In newsrooms and on assignment around the world, journalists who work for al-Jazeera are trying to set aside worries that each story they cover could be their last.
Saudi Arabia, the United Arab Emirates, Egypt and Bahrain have demanded that Qatar close the TV station as one of their main conditions for lifting a month-long blockade of the tiny, gas-rich kingdom, making journalists pawns in a bitter regional fight.
Just hours before Wednesday’s deadline for Qatar to formally respond to the demands last week, al-Jazeera English senior correspondent Jamal Elshayyal said most journalists at the station were well prepared for working under the heaviest political pressure.
“Without wanting to sound too dramatic, this isn’t the first time we have come under threat,” Elshayyal said.
Over two decades, the Doha-based channel has transformed the media environment in the Gulf, at some point angering almost every power in a region with very few democracies and no tradition of independent media.
“We are used to being under the cosh, because of the unique nature of al-Jazeera as the first independent media organization in a region filled with propaganda channels,” Elshayyal said.
His channel, award-winning and internationally recognized, is not the main target of the blockade. Its sister channel, al-Jazeera Arabic, which reaches far wider audiences and has more controversial coverage, is widely believed to be the real focus.
It was launched with a swath of staff from BBC Arabic in 1996 after Saudi partners connected to the ruling family forced the closure of the channel after a row about content.
“They took the spirit of the BBC with them to al-Jazeera,” said Ian Richardson, the last managing editor of BBC Arabic, who added he had kept in touch with staff after moving on.
About two-thirds of BBC staff joined al-Jazeera and the dispute is likely to bring back painful memories of the previous turmoil they endured, he said.
“I think they will be very distressed and very uncertain because I am certain those who work in the newsrooms will wonder whether they will pay the price — losing their jobs and seeing something they are immensely proud of destroyed,” Richardson said.
In recent years the Arabic channel has been criticized for both antisemitism and extreme sectarianism, including a program that discussed massacring the Alawite sect of Syrian President Bashar al-Assad.
However, the Gulf states targeting al-Jazeera are not focused on broadcasting standards and sectarian tensions, but the Qataris’ support for the uprisings of the Arab Spring and Islamist groups, including the Muslim Brotherhood.
Regional strongmen and hereditary monarchs see those groups, pushing for regime change, as an existential threat.
“There seems to be rather a smear campaign,” al-Jazeera English managing editor Giles Trendle said. “I would trace it back to 2011 when we had the so-called Arab Spring.”

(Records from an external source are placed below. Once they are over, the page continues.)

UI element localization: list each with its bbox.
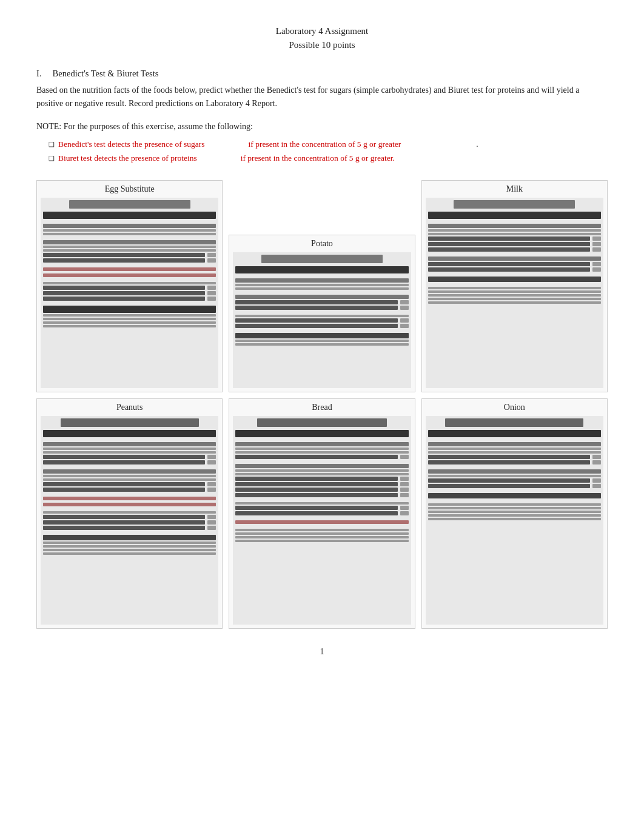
food-label-bread: Bread bbox=[312, 403, 332, 412]
food-label-peanuts: Peanuts bbox=[116, 403, 143, 412]
food-card-bread: Bread bbox=[229, 398, 415, 629]
section-body: Based on the nutrition facts of the food… bbox=[36, 84, 608, 111]
note1-black: if present in the concentration of 5 g o… bbox=[249, 138, 401, 152]
note2-black: if present in the concentration of 5 g o… bbox=[241, 152, 395, 166]
food-card-milk: Milk bbox=[421, 180, 608, 392]
food-card-egg-substitute: Egg Substitute bbox=[36, 180, 223, 392]
section-number: I. bbox=[36, 69, 41, 78]
page-footer: 1 bbox=[36, 647, 608, 657]
food-card-onion: Onion bbox=[421, 398, 608, 629]
section-i: I. Benedict's Test & Biuret Tests Based … bbox=[36, 69, 608, 166]
note-item-2: Biuret test detects the presence of prot… bbox=[49, 152, 608, 166]
note-item-1: Benedict's test detects the presence of … bbox=[49, 138, 608, 152]
food-label-potato: Potato bbox=[311, 239, 333, 249]
note-list: Benedict's test detects the presence of … bbox=[36, 138, 608, 166]
page-title-line1: Laboratory 4 Assignment bbox=[36, 24, 608, 38]
nutrition-facts-peanuts bbox=[41, 416, 218, 625]
section-heading: Benedict's Test & Biuret Tests bbox=[53, 69, 159, 78]
section-title: I. Benedict's Test & Biuret Tests bbox=[36, 69, 608, 79]
food-card-potato: Potato bbox=[229, 235, 415, 392]
nutrition-facts-bread bbox=[233, 416, 411, 625]
food-grid: Egg Substitute bbox=[36, 180, 608, 629]
note2-red: Biuret test detects the presence of prot… bbox=[58, 152, 197, 166]
note-intro: NOTE: For the purposes of this exercise,… bbox=[36, 122, 608, 132]
nutrition-facts-onion bbox=[426, 416, 603, 625]
food-label-onion: Onion bbox=[504, 403, 525, 412]
nutrition-facts-milk bbox=[426, 198, 603, 388]
page-title-line2: Possible 10 points bbox=[36, 38, 608, 52]
food-card-peanuts: Peanuts bbox=[36, 398, 223, 629]
page-header: Laboratory 4 Assignment Possible 10 poin… bbox=[36, 24, 608, 52]
nutrition-facts-potato bbox=[233, 252, 411, 388]
page-number: 1 bbox=[320, 647, 324, 656]
nutrition-facts-egg-substitute bbox=[41, 198, 218, 388]
food-label-milk: Milk bbox=[506, 184, 523, 194]
food-label-egg-substitute: Egg Substitute bbox=[105, 184, 155, 194]
note1-red: Benedict's test detects the presence of … bbox=[58, 138, 205, 152]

“There was talk of democracy and getting rid of all these autocratic regimes. I think obviously some of those regimes are still in place or have reappeared in one guise or another and are concerned that there is an organization like al-Jazeera,” he said.

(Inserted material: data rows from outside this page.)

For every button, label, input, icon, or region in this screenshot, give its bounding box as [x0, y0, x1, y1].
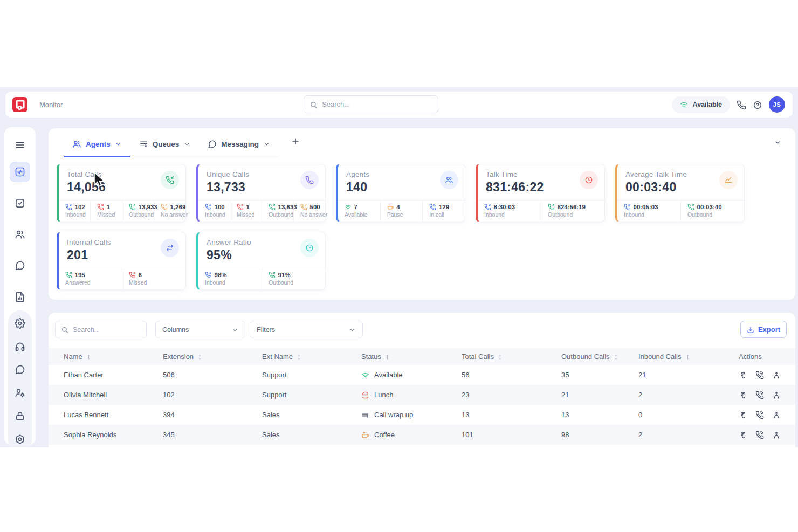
sub-value: 100 — [215, 204, 225, 210]
card-badge — [580, 171, 598, 189]
column-header-outbound-calls[interactable]: Outbound Calls — [561, 353, 638, 361]
cell-status: Call wrap up — [361, 410, 462, 419]
global-search[interactable] — [304, 95, 438, 113]
listen-button[interactable] — [739, 371, 747, 379]
table-row[interactable]: Lucas Bennett394SalesCall wrap up13130 — [49, 405, 795, 425]
sub-value: 8:30:03 — [494, 204, 515, 210]
table-row[interactable]: Sophia Reynolds345SalesCoffee101982 — [49, 425, 795, 445]
listen-button[interactable] — [739, 431, 747, 439]
avatar[interactable]: JS — [769, 96, 785, 113]
cell-ext-name: Sales — [262, 431, 361, 439]
column-header-ext-name[interactable]: Ext Name — [262, 353, 361, 361]
column-header-total-calls[interactable]: Total Calls — [462, 353, 561, 361]
card-stats: 98% Inbound 91% Outbound — [198, 268, 325, 289]
stat-sub-inbound: 8:30:03 Inbound — [478, 201, 541, 222]
export-button[interactable]: Export — [740, 321, 787, 338]
sort-icon — [685, 354, 691, 360]
lunch-icon — [361, 391, 369, 399]
tab-agents[interactable]: Agents — [64, 140, 130, 157]
barge-button[interactable] — [772, 411, 781, 419]
columns-dropdown[interactable]: Columns — [155, 321, 245, 338]
sidebar-item-activity[interactable] — [10, 162, 30, 182]
topbar-right: Available JS — [672, 92, 785, 118]
coffee-icon — [387, 204, 394, 211]
call-button[interactable] — [755, 411, 764, 419]
column-header-inbound-calls[interactable]: Inbound Calls — [638, 353, 739, 361]
sub-label: Inbound — [205, 211, 228, 218]
column-header-status[interactable]: Status — [361, 353, 462, 361]
column-header-name[interactable]: Name — [64, 353, 163, 361]
sidebar-tool-settings-hex[interactable] — [13, 433, 26, 446]
stat-sub-outbound: 91% Outbound — [262, 268, 325, 289]
global-search-input[interactable] — [322, 100, 432, 108]
sub-label: Inbound — [624, 211, 678, 218]
collapse-panel-button[interactable] — [774, 137, 782, 147]
sidebar-tool-user-settings[interactable] — [13, 386, 26, 399]
cell-extension: 394 — [163, 411, 262, 419]
sub-label: Missed — [129, 279, 183, 286]
sub-value: 1 — [246, 204, 250, 210]
cell-extension: 102 — [163, 391, 262, 399]
cell-ext-name: Support — [262, 391, 361, 399]
card-title: Answer Ratio — [207, 238, 251, 246]
call-button[interactable] — [755, 371, 764, 379]
table-search-input[interactable] — [73, 326, 141, 334]
phone-outbound-icon — [687, 204, 694, 211]
barge-button[interactable] — [772, 431, 781, 439]
stat-sub-missed: 6 Missed — [122, 268, 185, 289]
chevron-down-icon — [349, 326, 356, 333]
tab-queues[interactable]: Queues — [130, 140, 200, 157]
column-header-extension[interactable]: Extension — [163, 353, 262, 361]
chevron-down-icon — [115, 141, 122, 148]
sub-label: Outbound — [548, 211, 602, 218]
add-tab-button[interactable] — [291, 135, 300, 147]
call-icon — [755, 431, 764, 439]
agent-status-pill[interactable]: Available — [672, 96, 730, 113]
chevron-down-icon — [774, 137, 782, 146]
card-value: 13,733 — [207, 180, 245, 195]
phone-inbound-icon — [65, 204, 72, 211]
card-value: 00:03:40 — [625, 180, 676, 195]
phone-outbound-icon — [129, 204, 136, 211]
sidebar-tool-lock[interactable] — [13, 410, 26, 423]
listen-button[interactable] — [739, 411, 747, 419]
card-stats: 195 Answered 6 Missed — [59, 268, 185, 289]
call-button[interactable] — [755, 391, 764, 399]
sidebar-tool-headset[interactable] — [13, 340, 26, 353]
barge-button[interactable] — [772, 371, 781, 379]
chart-icon — [724, 176, 733, 184]
dialer-button[interactable] — [737, 99, 746, 110]
barge-button[interactable] — [772, 391, 781, 399]
sidebar-item-chat[interactable] — [10, 255, 30, 276]
agents-table: NameExtensionExt NameStatusTotal CallsOu… — [49, 348, 795, 445]
app-logo-icon[interactable] — [12, 97, 27, 112]
sidebar-item-report[interactable] — [10, 287, 30, 307]
call-button[interactable] — [755, 431, 764, 439]
help-button[interactable] — [753, 99, 762, 110]
users-icon — [15, 229, 25, 240]
table-row[interactable]: Olivia Mitchell102SupportLunch23212 — [49, 385, 795, 405]
filters-dropdown[interactable]: Filters — [250, 321, 363, 338]
sidebar-item-users[interactable] — [10, 224, 30, 245]
sidebar-tool-chat[interactable] — [13, 363, 26, 376]
sidebar-tool-gear[interactable] — [13, 317, 26, 330]
menu-icon[interactable] — [15, 138, 25, 150]
listen-icon — [739, 411, 747, 419]
column-header-actions: Actions — [739, 353, 795, 361]
table-search[interactable] — [55, 321, 147, 338]
card-title: Total Calls — [67, 170, 101, 178]
headset-icon — [15, 341, 25, 352]
table-row[interactable]: Ethan Carter506SupportAvailable563521 — [49, 365, 795, 385]
stat-sub-outbound: 824:56:19 Outbound — [541, 201, 604, 222]
phone-inbound-icon — [205, 204, 212, 211]
call-icon — [755, 411, 764, 419]
card-stats: 102 Inbound 1 Missed 13,933 Outbound 1,2… — [59, 200, 185, 222]
cell-actions — [739, 371, 795, 379]
card-stats: 7 Available 4 Pause 129 In call — [338, 200, 465, 222]
stat-sub-inbound: 102 Inbound — [59, 201, 90, 222]
tab-messaging[interactable]: Messaging — [199, 140, 279, 157]
listen-button[interactable] — [739, 391, 747, 399]
listen-icon — [739, 371, 747, 379]
cell-name: Sophia Reynolds — [64, 431, 163, 439]
sidebar-item-check-square[interactable] — [10, 193, 30, 213]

That makes the demand to shutter the station a political attack on the media, the London-based National Union of Journalists president Tim Dawson said.
“Al-Jazeera as an editorial product and an employer is by no means above criticism, but that does not make the call for its closure any less monstrous. Everyone who cares about free speech and a free press should rally to its cause,” he said.

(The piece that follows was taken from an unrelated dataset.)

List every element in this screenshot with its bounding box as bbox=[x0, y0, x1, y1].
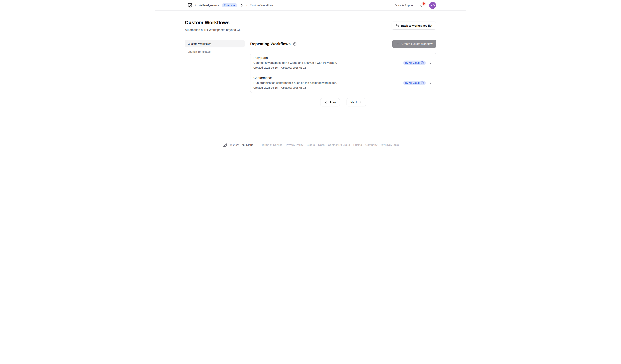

It is also potentially devastating for individual journalists and their families. Some could be left without a home, if they come from countries that have criticized al-Jazeera.
“Were Qatar to comply with Saudi Arabia’s outrageous demand that it shuts al-Jazeera, the station’s staff would obviously be devastated. Those in the UK would lose their jobs, most of those based in Qatar would lose their homes as well,” Dawson said.
Although the channel was set up and is still funded by the Qatari state, al-Jazeera journalists said they had not been given any insight into how negotiations were going, or whether the government would stand firm.
“Tomorrow [Friday] we will see what the foreign minister has come up with. We don’t know what Qatar’s response has been and we don’t know what the response to that response will be. It’s very difficult to predict,” Trendle said.
Journalists at the channel had been heartened by “uplifting and encouraging” support from other media organizations, which have condemned the demand to close the channel.
The Economist described it as “an extraordinary, extraterritorial assault on free speech. It is as if China had ordered Britain to abolish the BBC.”
In the Times, columnist Hugo Rifkind had an even sharper warning: “Grandiose as it might sound, this could be the greatest assault on press freedom in the past 50 years.”
The journalists were more frustrated by what Elshayyal described as only half-hearted support from Western governments.
However, for now he is focused mostly on a professional frustration.
Saudi and Emirates officials have refused countless requests to come on air and explain why they want the station gone; he has resorted to tweeting interview requests.
“That’s how committed we are to neutrality, we are keen to give them a platform to explain why they don’t want us to exist,” Elshayyal said.